Пятнадцать километров - это много, на таком расстоянии нельзя увидеть одно живое существо, даже крупное. Тут словно чёрная капля перелилась…

Группа. Стадо, косяк - что угодно. Только как-то странно для животных - словно выглянули - и назад. Животные так себя не ведут.

Именно группа. И если эти - кто бы они ни были - появились именно в этот момент, то они нас, конечно, не видели. А если наблюдали уже давно?..

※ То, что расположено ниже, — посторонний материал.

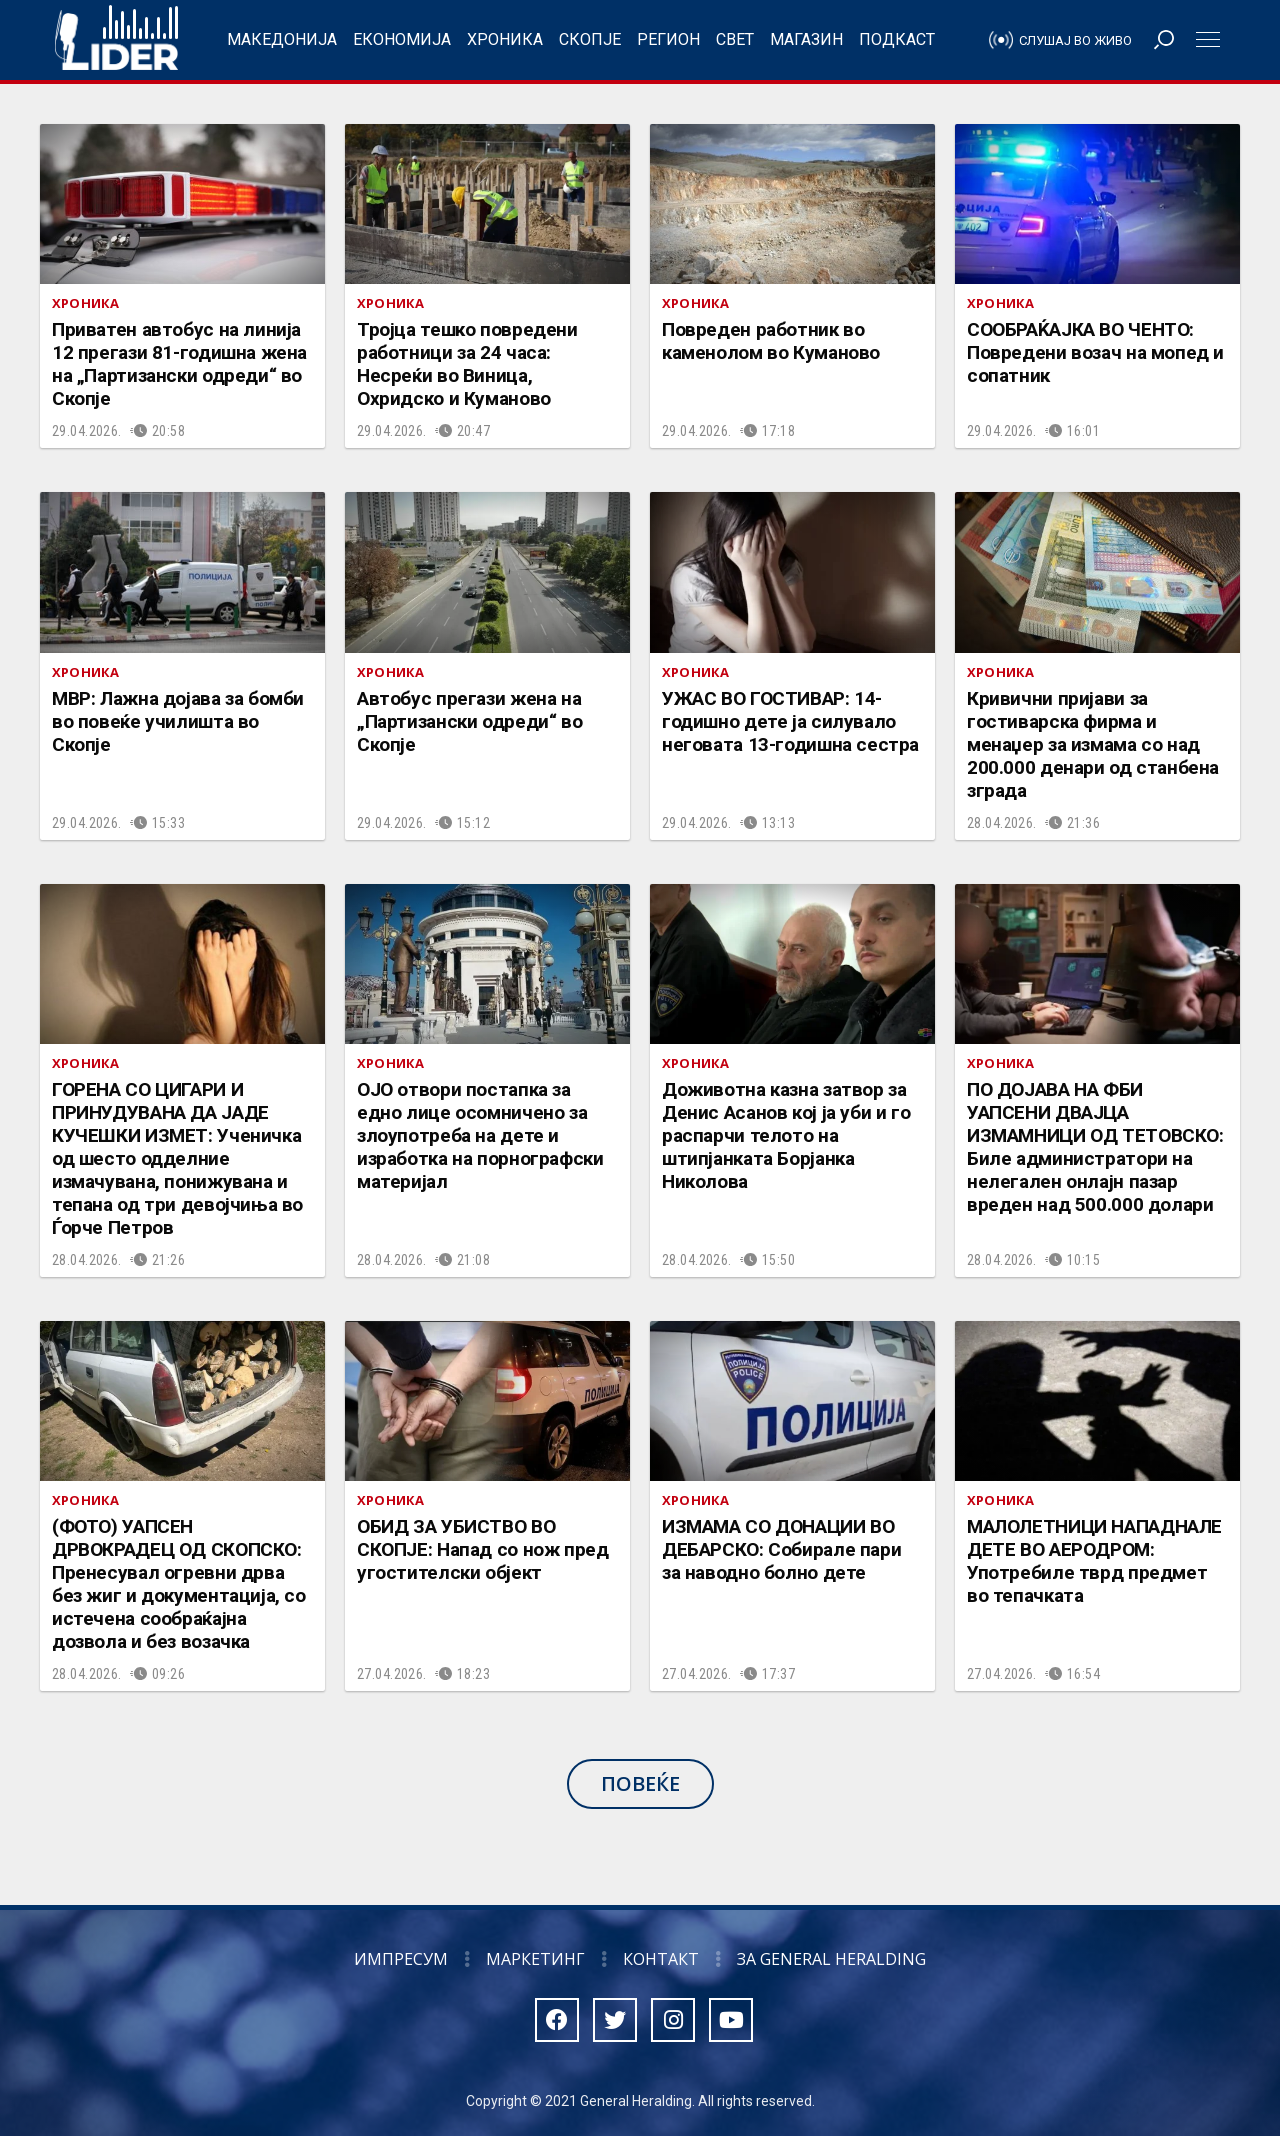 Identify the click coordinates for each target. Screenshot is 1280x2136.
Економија (402, 39)
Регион (668, 39)
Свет (735, 39)
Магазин (806, 39)
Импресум (401, 1959)
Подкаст (897, 39)
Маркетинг (535, 1959)
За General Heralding (831, 1959)
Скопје (590, 39)
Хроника (505, 39)
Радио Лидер (116, 40)
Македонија (282, 39)
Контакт (661, 1959) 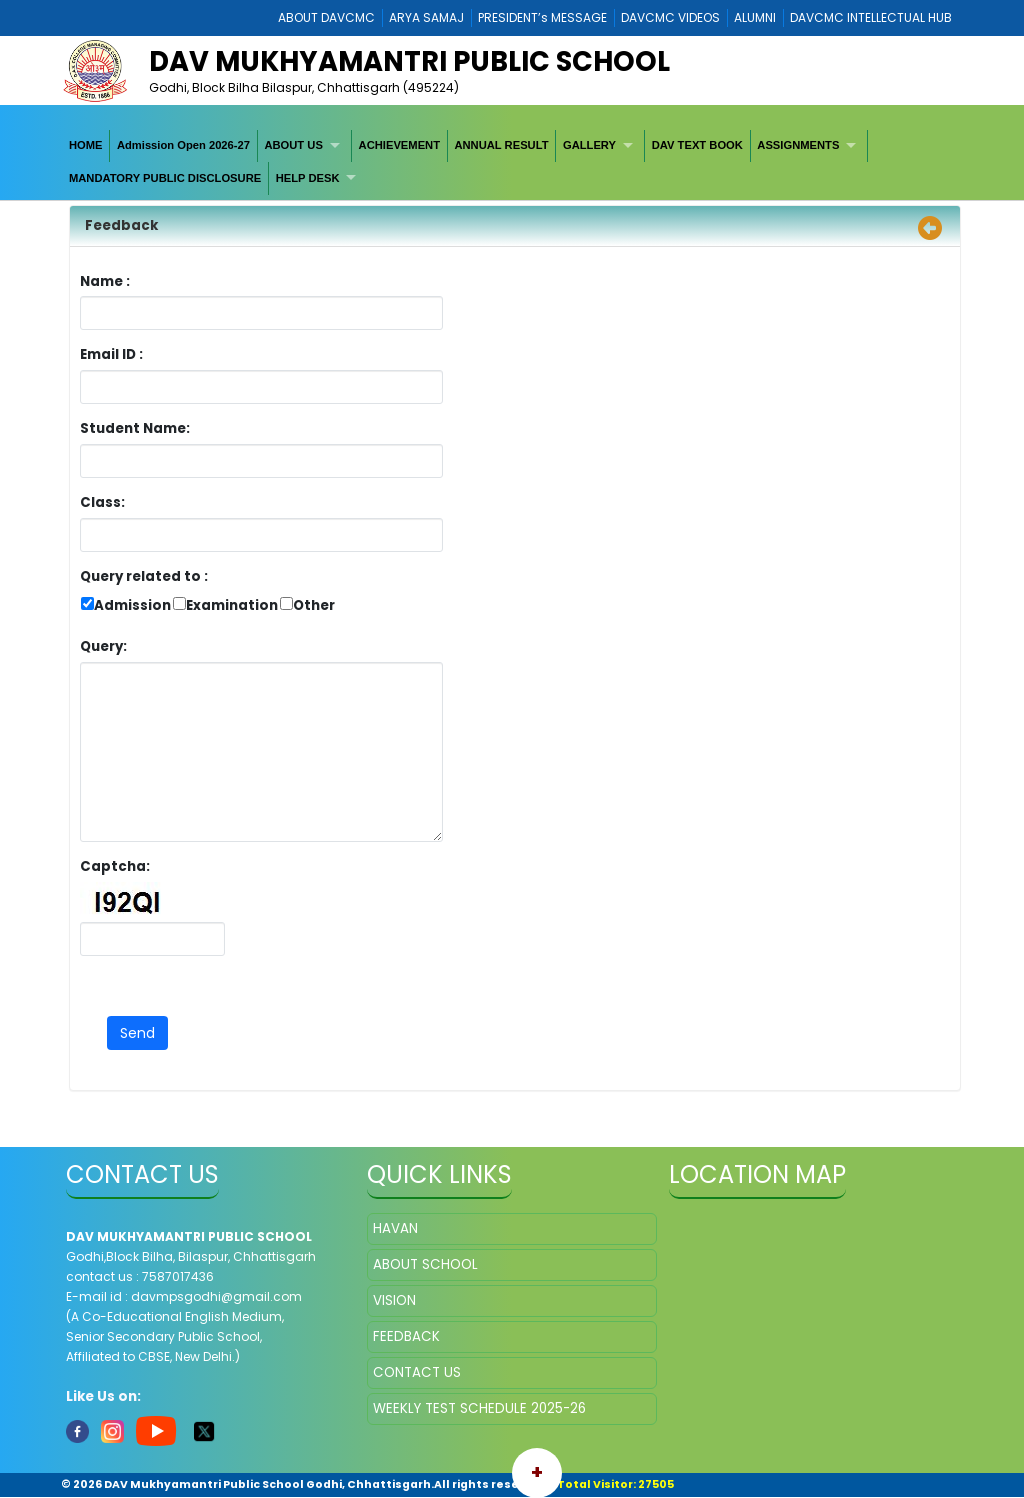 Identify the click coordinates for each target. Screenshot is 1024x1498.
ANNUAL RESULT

… - Нет, Тань, - спокойно сказал я, - давай уйдём подальше. В лес.

* * *

Ракушки оказались никакими, хотя мы, морщась, сдабривали их пеплом, чтобы хоть чуть-чуть посолить. Однако, есть хотеться перестало. Я улёгся на траву, закинув руки под голову. Танюшка сидела боком, одной рукой опершись оземь, другой - перебирая пустые раковины, красиво отблёскивавшие перламутром изнутри в свете гаснущего костра.

- В них бывает жемчуг? - спросила она вдруг.

- Нет, кажется, - рассеянно сказал я, - это в речных жемчужницах… Но у нас их давно не осталось.

- Ну здесь-то, может, есть? - предположила Танюшка, и я вздохнул:

- Да я забыл, что мы… Может, и есть.

- Олег, а почему мы ушли с опушки? Кого ты увидел?

- Никого, - равнодушно отозвался я. - Просто не хотел торчать там. На всякий случай. Не сами же по себе те ребята погибли?

- Ну, это давно было… - успокоено протянула Танюшка. - А вот интересно - откуда тут англичане? Или они американцы?

- Или кто угодно, говоривший по-английски, - дополнил я. - Кто их знает, откуда. Мы тут вообще ничего не знаем.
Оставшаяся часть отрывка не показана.